▸ Provided records

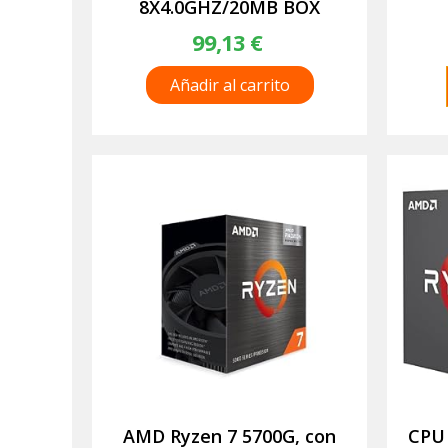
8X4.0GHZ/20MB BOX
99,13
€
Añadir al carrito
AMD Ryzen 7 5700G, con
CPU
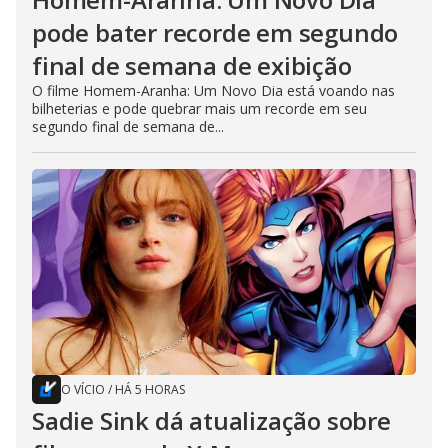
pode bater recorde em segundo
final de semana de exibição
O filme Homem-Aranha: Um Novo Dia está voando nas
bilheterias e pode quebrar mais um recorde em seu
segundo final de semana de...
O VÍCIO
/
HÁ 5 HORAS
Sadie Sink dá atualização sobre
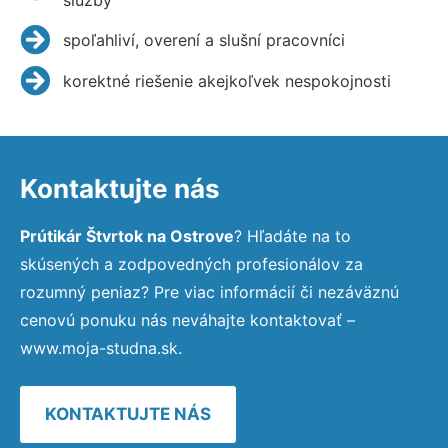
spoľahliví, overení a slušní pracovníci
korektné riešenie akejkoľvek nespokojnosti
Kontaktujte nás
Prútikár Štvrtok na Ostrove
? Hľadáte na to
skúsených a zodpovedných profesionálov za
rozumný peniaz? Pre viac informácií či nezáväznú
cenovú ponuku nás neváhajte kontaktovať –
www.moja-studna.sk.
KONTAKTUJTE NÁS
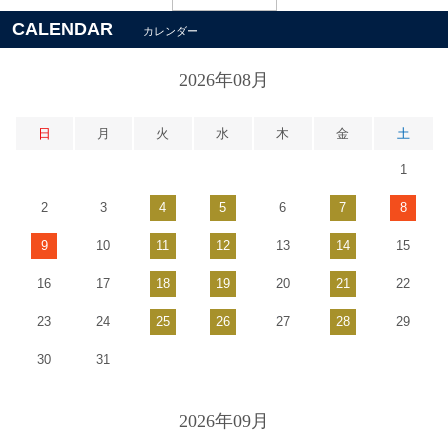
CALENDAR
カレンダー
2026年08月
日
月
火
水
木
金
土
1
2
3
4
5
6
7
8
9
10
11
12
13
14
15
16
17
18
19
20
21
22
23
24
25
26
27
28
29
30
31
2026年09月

▸ What is needed
In the records above, find every line containing the word "recorde" and show it.

▸ Finished exercise
pode bater recorde em segundo
bilheterias e pode quebrar mais um recorde em seu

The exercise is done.